SUMMARY
The US dollar has partly recovered from its sharp selloff this year. But global investors may no longer have the same appetite for the currency as before.
KEY TAKEAWAYS:
The US Dollar Index has bounced from its April lows
However, recent US policy may have damaged its longer-term standing
We see a mixed outlook for the currency when the tariff pause runs out
The Japanese yen may strengthen further versus the dollar
Investor sentiment toward the US dollar is showing some welcome signs of stabilization. Since late April, the US Dollar Index has bounced from lows of 98.28 to a high of 101.98.
(The US Dollar Index measures the greenback’s value against a basket consisting of the euro, Japanese yen, British pound, Canadian dollar, Swedish krona and Swiss franc.)
This recovery follows a more-than-8% decline from the dollar’s late-February peak. Less uncertainty about the extent of US tariffs has helped fuel the bounce.
But what lay behind the dollar’s previous weakness and what might come next?
The dollar may no longer be perceived as such a “safe haven”
Traditionally, investors have often bought US dollar assets such as Treasuries during times of economic and market stress. That has even been true when the US was at the heart of the turmoil, such as during the financial crisis that originated from the US mortgage market.
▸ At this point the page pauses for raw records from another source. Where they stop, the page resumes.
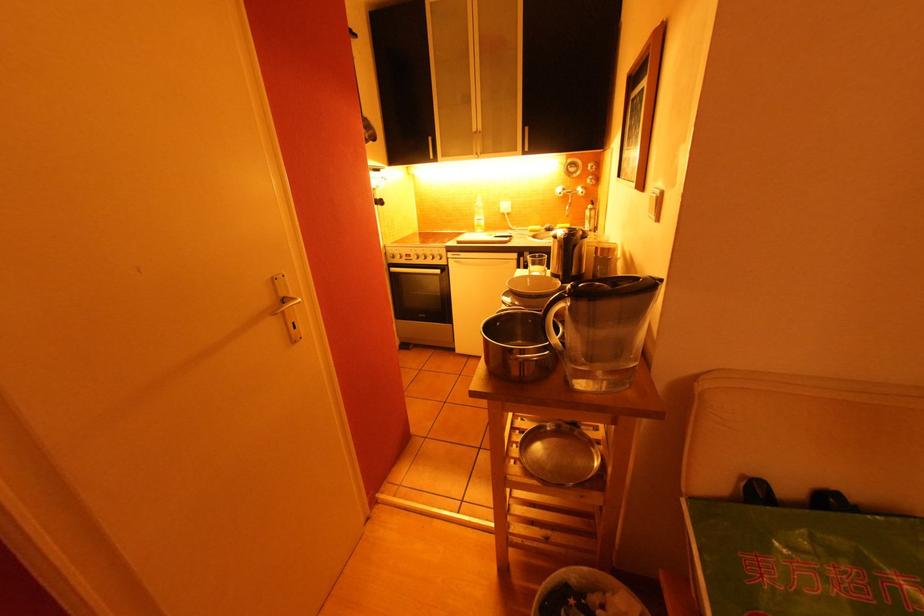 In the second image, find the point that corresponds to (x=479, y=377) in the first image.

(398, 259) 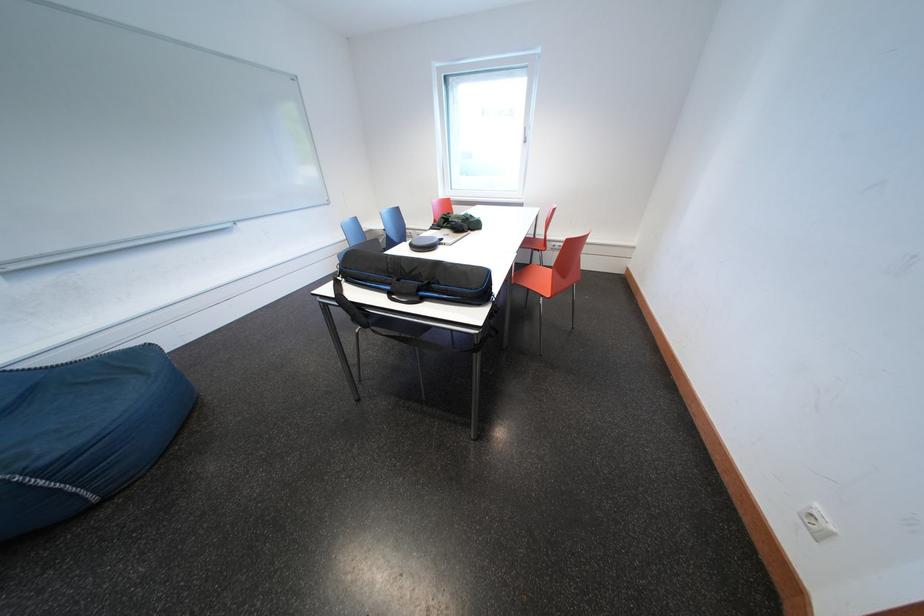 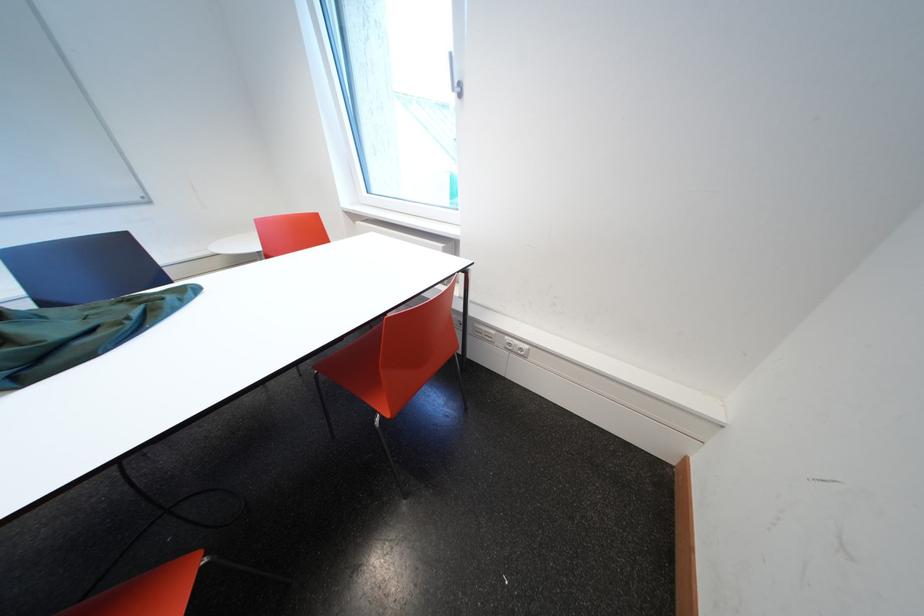 The images are taken continuously from a first-person perspective. In which direction are you moving?

The cameraman walked toward right, forward. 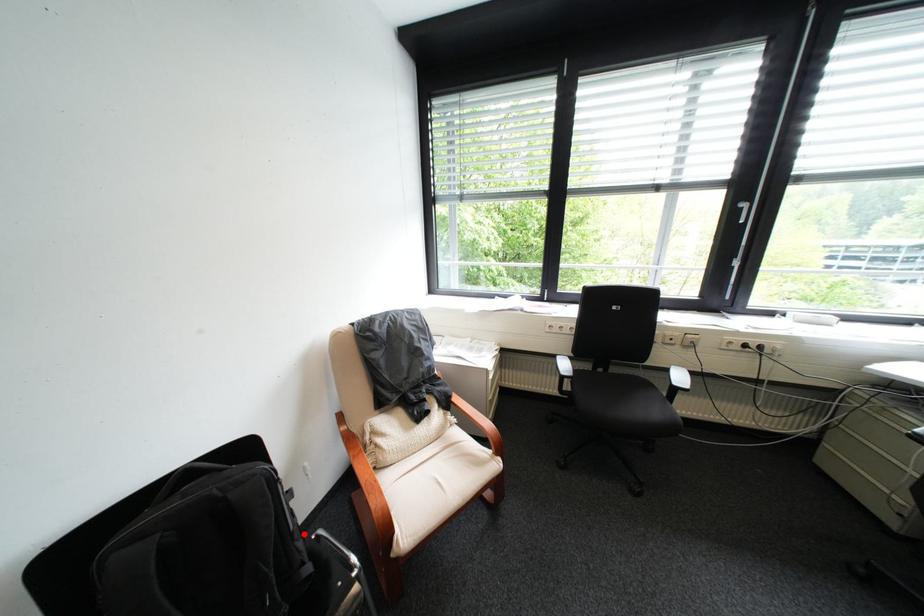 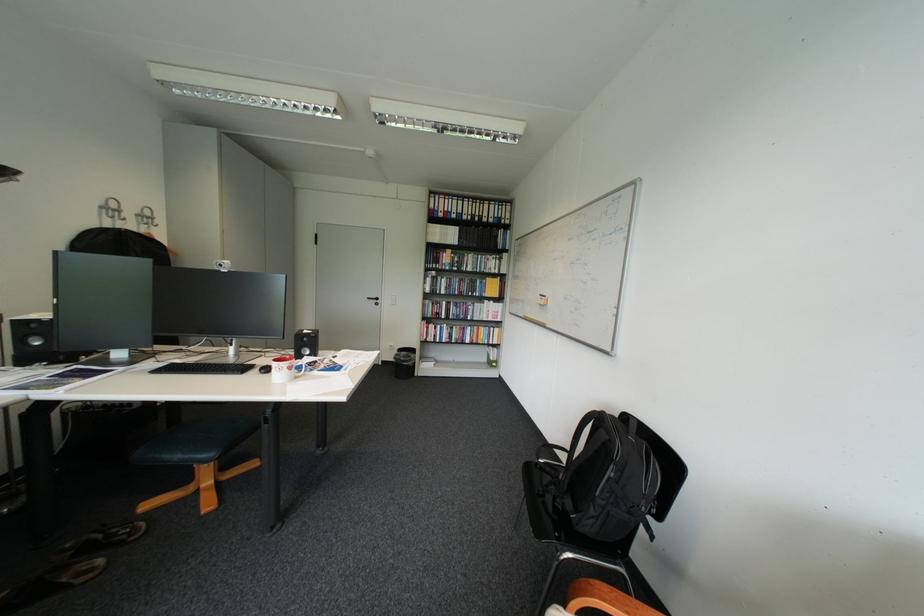 In the second image, find the point that corresponds to the highlighted location in the first image.

(608, 496) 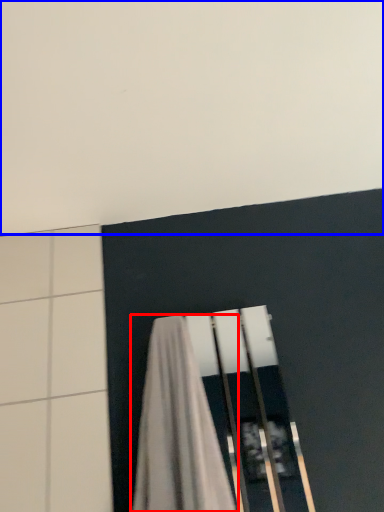 Question: Which object is further to the camera taking this photo, curtain (highlighted by a red box) or backdrop (highlighted by a blue box)?

Choices:
 (A) curtain
 (B) backdrop

Answer: (A) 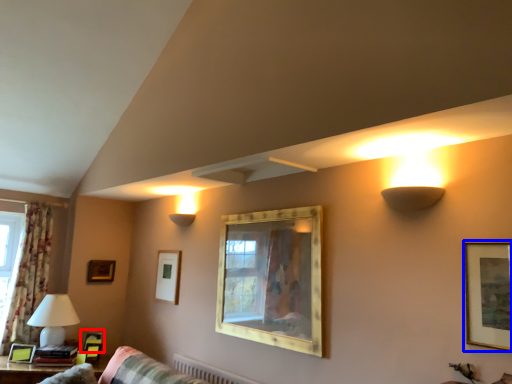 Question: Which object is closer to the camera taking this photo, picture frame (highlighted by a red box) or picture frame (highlighted by a blue box)?

Choices:
 (A) picture frame
 (B) picture frame

Answer: (B) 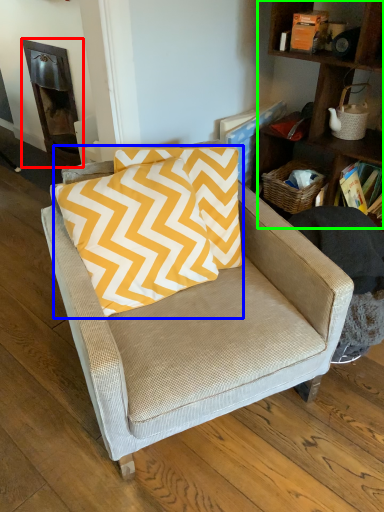 Question: Considering the real-world distances, which object is farthest from fireplace (highlighted by a red box)? pillow (highlighted by a blue box) or shelf (highlighted by a green box)?

Choices:
 (A) pillow
 (B) shelf

Answer: (B) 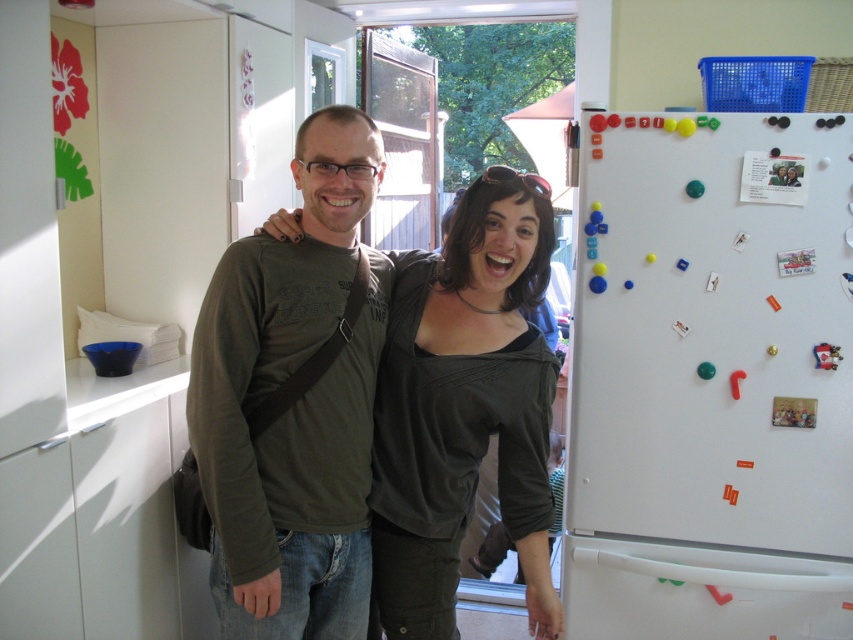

However, this has clearly not been the case this year. To begin with, the “US exceptionalism” narrative showed signs of tarnishing from early March.
Investors questioned the previously dominant view that the strength of the US economy, institutions and markets made it a more desirable destination for capital.
Doubts over whether the US would maintain its role as defensive guarantor to many of its allies, especially in Europe, were among the reasons for the shift in narrative.
Next, US reciprocal tariffs – announced in early April – put further selling pressure on the dollar. Again, this caused investors to query the US’s future role in global trade.
The rapid, disorderly decline in the US currency that followed is concerning on at least two counts.
First, it showed that investors can pull money out very quickly indeed when investors lose confidence in US policy settings.
Second, state actors helped to drive the selloff, rather than just private capital. The Chinese central bank and some of its emerging market peers are among those to have shifted somewhat out of dollar assets.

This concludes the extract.